Khalsa Secondary School is a private secondary school located in the South Westminster neighborhood of Surrey, British Columbia, Canada. The school is part of a network of Khalsa Schools in the Lower Mainland administered by the Satnam Education Society of British Columbia. Khalsa Secondary School is the first Sikh faith based high school in Canada.

== History ==
Khalsa Secondary School was established in 2014 by the Satnam Education Society of British Columbia. It is the first Sikh secondary school to open in Canada. The grand opening ceremony of the school was held on October 3, 2014. Construction of the building began in early 2013, across from the Khalsa School Old Yale Road campus. It was constructed in order to accommodate students in grade 8-12, who had previously been sharing the same facility as elementary school students in Khalsa School Old Yale Road and Khalsa School Newton.  The establishment of the school also marked the first Grade 12 graduating class of Khalsa Secondary School in 2015. As of September 2018, there were 345 students enrolled in Khalsa Secondary.

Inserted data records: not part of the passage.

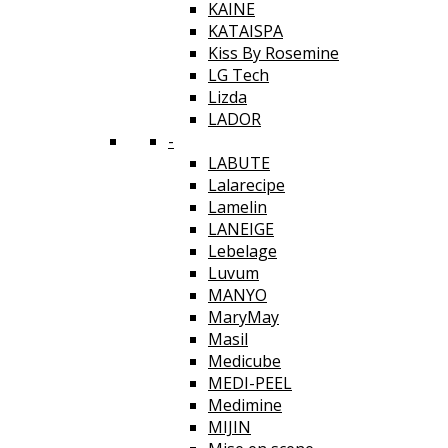
KAINE
KATAISPA
Kiss By Rosemine
LG Tech
Lizda
LADOR
-
LABUTE
Lalarecipe
Lamelin
LANEIGE
Lebelage
Luvum
MANYO
MaryMay
Masil
Medicube
MEDI-PEEL
Medimine
MIJIN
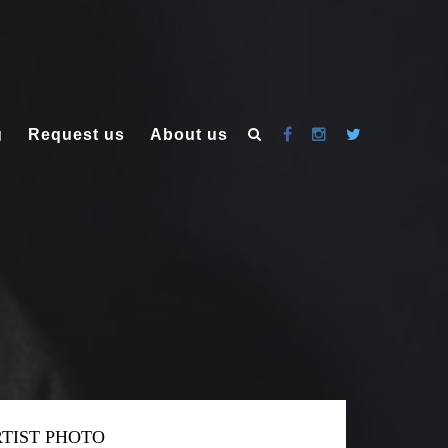
g
Request us
About us
TIST PHOTO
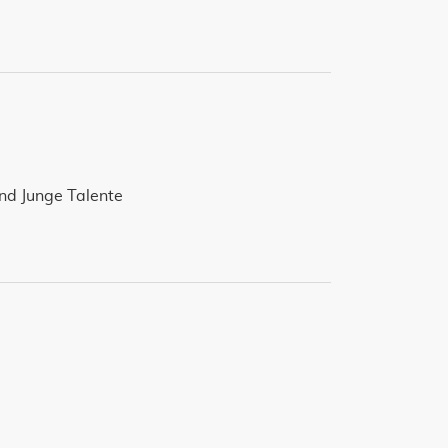
nd Junge Talente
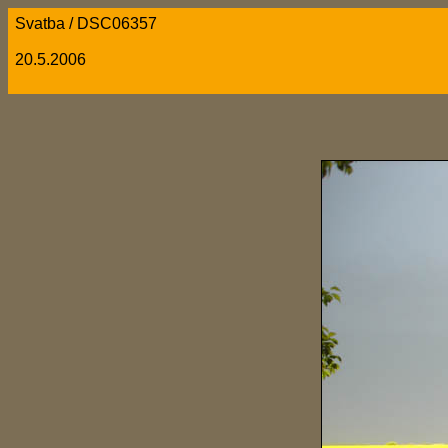
Svatba / DSC06357
20.5.2006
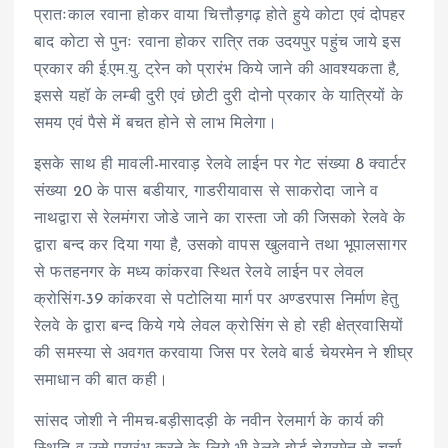
प्रातःकाल रवाना होकर वाया चित्तौड़गढ़ होते हुये कोटा एवं दोपहर
बाद कोटा से पुनः रवाना होकर रात्रि तक उदयपुर पहुंच जाये इस
प्रकार की ई.एम.यु. ट्रेन को प्रारंभ किये जाने की आवश्यकता है,
इससे यहॉ के लम्बी दुरी एवं छोटी दुरी दोनो प्रकार के यात्रियों के
समय एवं पैसे में बचत होने से लाभ मिलेगा।
इसके साथ ही मावली-मारवाड़ रेलवे लाईन पर गेट संख्या 8 क्वार्टर
संख्या 20 के पास बडीयार, गाडरीयावास से साकरोदा जाने व
नाथद्वारा से रेलमंगरा जोडे जाने का रास्ता जो की जिसको रेलवे के
द्वारा बन्द कर दिया गया है, उसको वापस खुलवाने तथा भूपालसागर
से फतहनगर के मध्य कांकरवा स्थित रेलवे लाईन पर लेवल
क्रोसिंग-39 कांकरवा से पटोलिया मार्ग पर अण्डरपास निर्माण हेतु
रेलवे के द्वारा बन्द किये गये लेवल क्रोसिंग से हो रही क्षेत्रवासियों
की समस्या से अवगत करवाया जिस पर रेलवे बार्ड चेयरमेन ने शीघ्र
समाधान की बात कही।
सांसद जोशी ने नीमच-बड़ीसादड़ी के नवीन रेलमार्ग के कार्य की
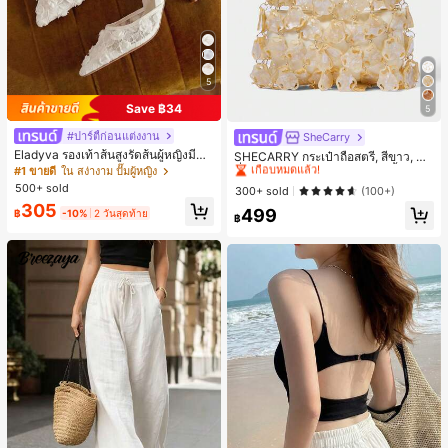
5
Save ฿34
5
#ปาร์ตี้ก่อนแต่งงาน
SheCarry
#1 ขายดี
ใน บรรยากาศฤดูร้อน กระเป๋าหูหิ้วด้านบนผู้หญิง
Eladyva รองเท้าส้นสูงรัดส้นผู้หญิงมีดอ
เกือบหมดแล้ว!
SHECARRY กระเป๋าถือสตรี, สีขาว, แฟ
กไม้ประดับตาข่ายเสริมและสามารถสว
ชั่น, สง่างาม, วันหยุด, งานปาร์ตี้
#1 ขายดี
ใน สง่างาม ปั๊มผู้หญิง
#1 ขายดี
#1 ขายดี
ใน บรรยากาศฤดูร้อน กระเป๋าหูหิ้วด้านบนผู้หญิง
ใน บรรยากาศฤดูร้อน กระเป๋าหูหิ้วด้านบนผู้หญิง
มได้สองแบบ ส้นสูง 7 ซม. รูปแบบโรมัน
500+ sold
เกือบหมดแล้ว!
เกือบหมดแล้ว!
300+ sold
(100+)
หรูหรา ส้นเข็ม ลุคเทพนิยาย
305
#1 ขายดี
ใน บรรยากาศฤดูร้อน กระเป๋าหูหิ้วด้านบนผู้หญิง
499
฿
-10%
2 วันสุดท้าย
฿
เกือบหมดแล้ว!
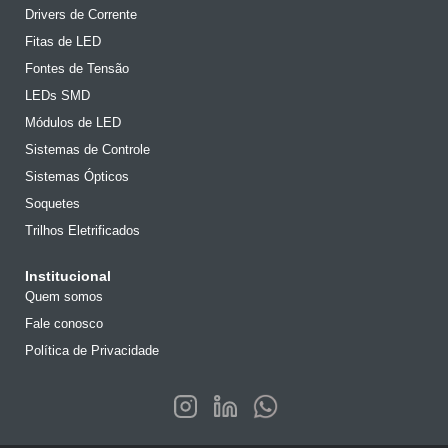
Drivers de Corrente
Fitas de LED
Fontes de Tensão
LEDs SMD
Módulos de LED
Sistemas de Controle
Sistemas Ópticos
Soquetes
Trilhos Eletrificados
Institucional
Quem somos
Fale conosco
Política de Privacidade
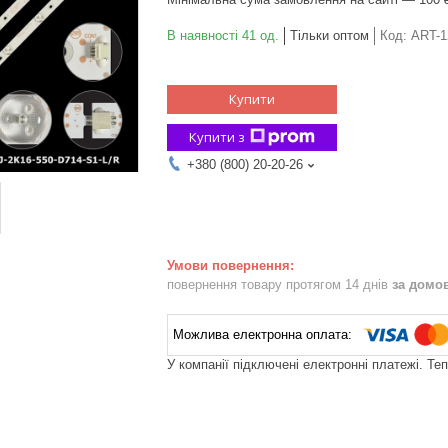
В наявності 41 од.
Тільки оптом
Код:
ART-1
Купити
Купити з
+380 (800) 20-20-26
повернення товару протягом 14 днів
за домо
У компанії підключені електронні платежі. Те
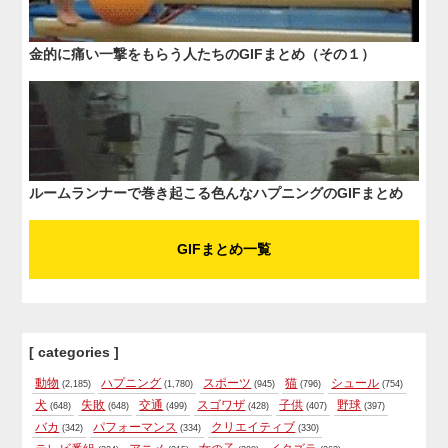
金的に痛い一撃をもらう人たちのGIFまとめ（その１）
ルームランナーで巻き起こる色んなハプニングのGIFまとめ
GIFまとめ一覧
[ categories ]
動物
ハプニング
スポーツ
猫
シュール
(2,185)
(1,780)
(945)
(796)
(754)
犬
失敗
交通
スゴワザ
子供
野球
(648)
(648)
(499)
(428)
(407)
(397)
バカ
パフォーマンス
クリエイティブ
(342)
(334)
(330)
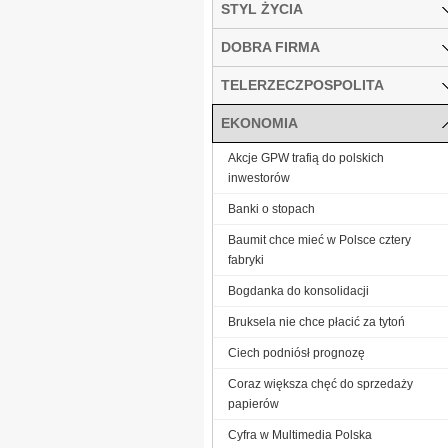
STYL ŻYCIA
DOBRA FIRMA
TELERZECZPOSPOLITA
EKONOMIA
Akcje GPW trafią do polskich
inwestorów
Banki o stopach
Baumit chce mieć w Polsce cztery
fabryki
Bogdanka do konsolidacji
Bruksela nie chce płacić za tytoń
Ciech podniósł prognozę
Coraz większa chęć do sprzedaży
papierów
Cyfra w Multimedia Polska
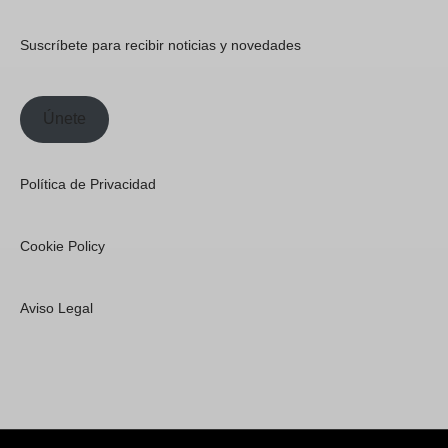
Suscríbete para recibir noticias y novedades
Únete
Política de Privacidad
Cookie Policy
Aviso Legal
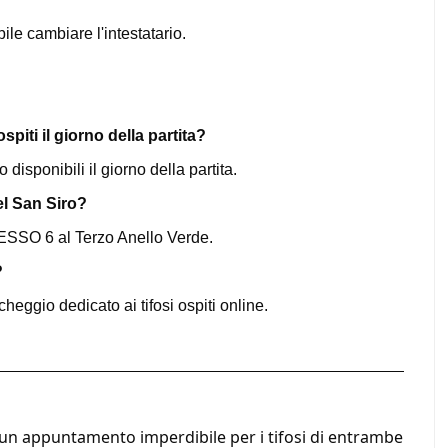
ile cambiare l'intestatario.
spiti il giorno della partita?
o disponibili il giorno della partita.
el San Siro?
GRESSO 6 al Terzo Anello Verde.
?
cheggio dedicato ai tifosi ospiti online.
n appuntamento imperdibile per i tifosi di entrambe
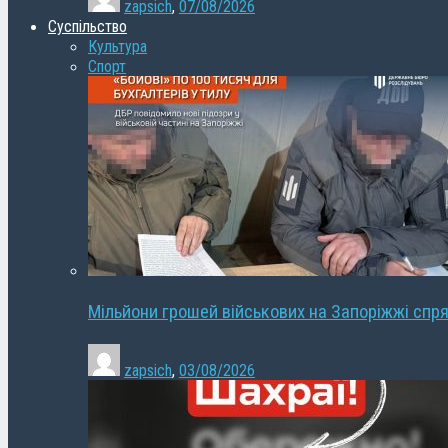
zapsich
,
07/08/2026
Суспільство
Культура
Спорт
Мільйони грошей військових на Запоріжжі спря
zapsich
,
03/08/2026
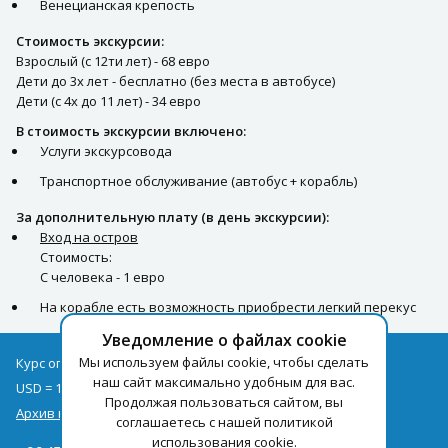
Венецианская крепость
Стоимость экскурсии:
Взрослый (с 12ти лет) - 68 евро
Дети до 3х лет - бесплатно (без места в автобусе)
Дети (с 4х до 11 лет) - 34 евро
В стоимость экскурсии включено:
Услуги экскурсовода
Транспортное обслуживание (автобус + корабль)
За дополнительную плату (в день экскурсии):
Вход на остров
Стоимость:
С человека - 1 евро
На корабле есть возможность приобрести легкий перекус
Уведомление о файлах cookie
Мы используем файлы cookie, чтобы сделать
Курс оплаты туров на 09.08
наш сайт максимально удобным для вас.
USD = 1,71
EUR = 1,97
Продолжая пользоваться сайтом, вы
Архив курсов
соглашаетесь с нашей политикой
использования cookie.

A scene from the Punjabi language film Aate Di Chidi was filmed at the school campus in 2018.

== Athletics ==
Khalsa Secondary School has a variety of sports teams that play under the name of Khalsa Lions. These include:

- Basketball
- Volleyball
- Soccer
- Track and Field
- Ultimate Frisbee

== Department of Religion ==
Alongside the academic curriculum, the Khalsa School Religious Department offers various classes relating to Sikhi and the Punjabi language. These classes include Kirtan, Gatka, Gurbani Santheya (study), and Gurmat philosophy.